Nos toca construir otro tiempo y todo se está precipitando de una manera mucho más veloz de lo que podíamos prever, pues, a pesar del atontamiento a que a través de los infames medios de comunicación y de la anticultura dominante se ha intentado imponer, la mayoría no puede entender que tal ejercicio de violencia y cobardía tenga espacio en la sociedad que quieren habitar. Mucho menos, que sea ningún tipo de arte, por muchos pasodobles, trajes de travesti, paseíllos y tantas otras parafernalias vergonzantes con que lo quieran recubrir.

La única realidad es que hay una animal forzado a mantener una lucha desigual, un animal encerrado en un espacio irreal donde decenas de energúmenos gritan y reclaman su tortura y muerte, ajenos a su sufrimiento. No, no hay espacio en esta sociedad para que eso siga sucediendo, como tampoco lo hay en nada que se llame arte, por mucho que se empeñen en apropiarse de un término y un concepto que no les pertenece. El arte tiene miles de definiciones posibles, todas aceptables, pero ninguna de ellas puede conjugarse con el ejercicio de la tortura y muerte de un animal, por mucho que los interesados en ello insistan en repetírselo a sí mismos.
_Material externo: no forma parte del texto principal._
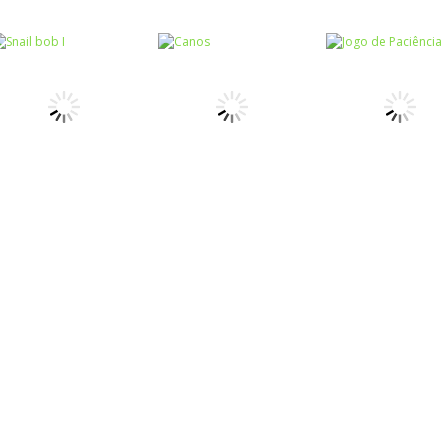
Raciocínio Lógico
Raciocínio Lógico
Raciocínio Lógic
Flow Mania
Doctor Acorn 2
Parking Frenzy
Raciocínio Lógico
Raciocínio Lógico
Passatempo
Snail bob I
Canos
Jogo de Paciên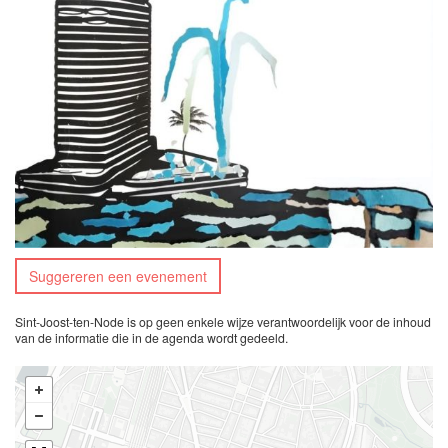
Suggereren een evenement
Sint-Joost-ten-Node is op geen enkele wijze verantwoordelijk voor de inhoud
van de informatie die in de agenda wordt gedeeld.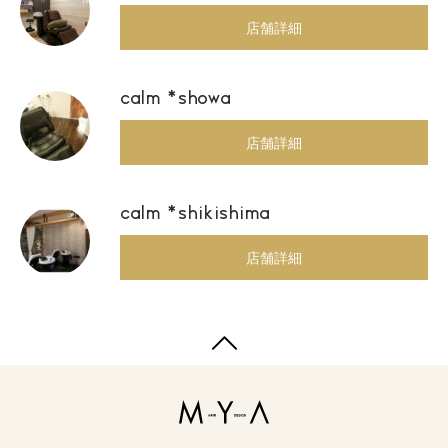
店舗詳細
calm *showa
店舗詳細
calm *shikishima
店舗詳細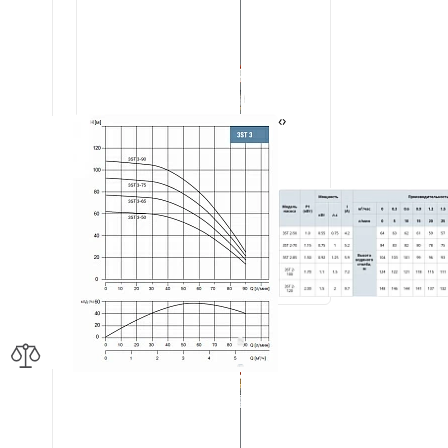
‹
›
‹
›
ry 3ST
Насос скважинный 3" Waterstry 3ST
2-70
Waterstry
Китай
Доставка за 1-3 дня
17 904 р.
Читать далее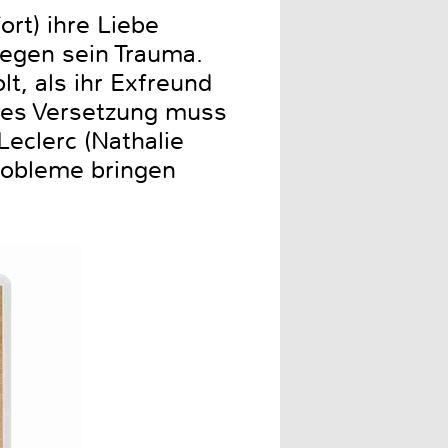
rt) ihre Liebe
gegen sein Trauma.
lt, als ihr Exfreund
nes Versetzung muss
Leclerc (Nathalie
Probleme bringen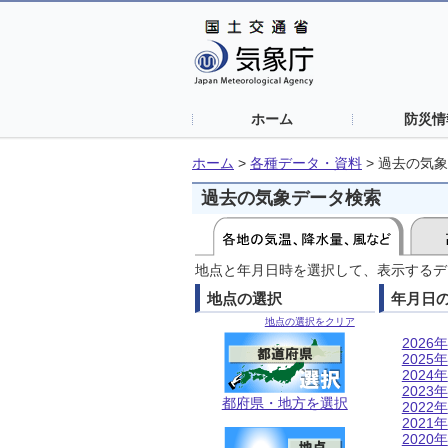
ホーム
防災情
ホーム
>
各種データ・資料
>
過去の気象
過去の気象データ検索
地点と年月日時を選択して、表示するデ
地点の選択
年月日
地点の選択をクリア
2026年
2025年
2024年
2023年
都府県・地方を選択
2022年
2021年
2020年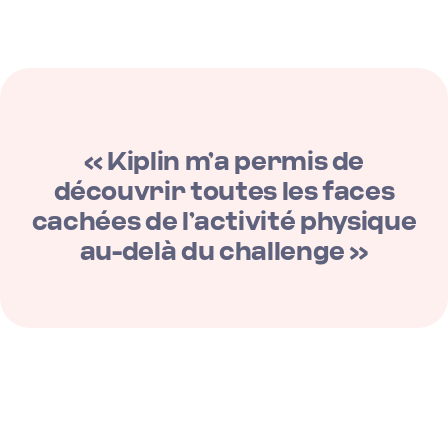
« Kiplin m’a permis de
découvrir toutes les faces
cachées de l’activité physique
au-delà du challenge »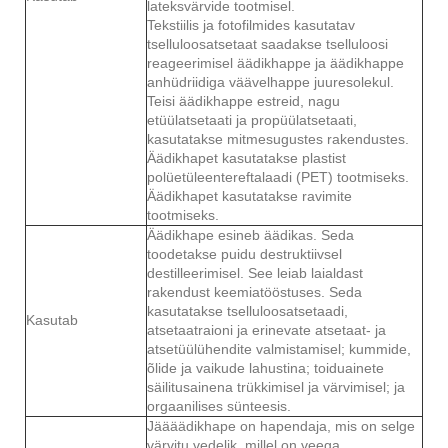
lateksvärvide tootmisel.
Tekstiilis ja fotofilmides kasutatav
tselluloosatsetaat saadakse tselluloosi
reageerimisel äädikhappe ja äädikhappe
anhüdriidiga väävelhappe juuresolekul.
Teisi äädikhappe estreid, nagu
etüülatsetaati ja propüülatsetaati,
kasutatakse mitmesugustes rakendustes.
Äädikhapet kasutatakse plastist
polüetüleentereftalaadi (PET) tootmiseks.
Äädikhapet kasutatakse ravimite
tootmiseks.
Äädikhape esineb äädikas. Seda
toodetakse puidu destruktiivsel
destilleerimisel. See leiab laialdast
rakendust keemiatööstuses. Seda
kasutatakse tselluloosatsetaadi,
Kasutab
atsetaatraioni ja erinevate atsetaat- ja
atsetüülühendite valmistamisel; kummide,
õlide ja vaikude lahustina; toiduainete
säilitusainena trükkimisel ja värvimisel; ja
orgaanilises sünteesis.
Jäääädikhape on hapendaja, mis on selge
värvitu vedelik, millel on veega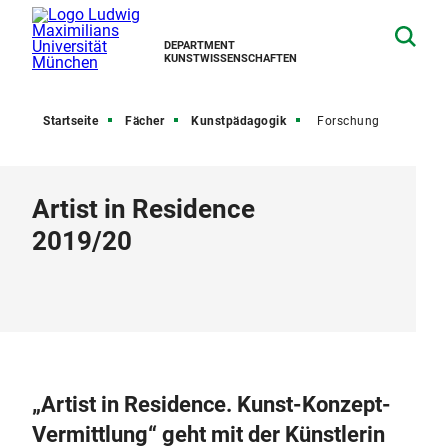
DEPARTMENT
KUNSTWISSENSCHAFTEN
Startseite
Fächer
Kunstpädagogik
Forschung
Artist in Residence
2019/20
„Artist in Residence. Kunst-Konzept-
Vermittlung“ geht mit der Künstlerin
Ahí no hay arte alguno. Lo que hay es algo que tiene otros nombres, sadismo y embrutecimiento, dos cosas que no caben en el mundo que la mayoría queremos.

Señores, grandes machos, no den más vueltas: entreguen la armas de una vez por todas. Les daremos entonces los pinceles, y cualquier gesto que hagan con ellos, o incluso sin ellos, sí lo podremos considerar el mejor y más bello ARTE del mundo. Ese que no es otro que el de saber evolucionar con dignidad para construir un mundo mejor, en el que eso que hasta ahora hemos permitido y que ha sido su sustento pertenezca definitivamente al pasado. Somos una generación gigantesca que cree en el diálogo y en el sentido común. Como dijo hace poco la joven Manuela Carmena: “creemos en la reinserción”. Los estamos esperando con las manos abiertas.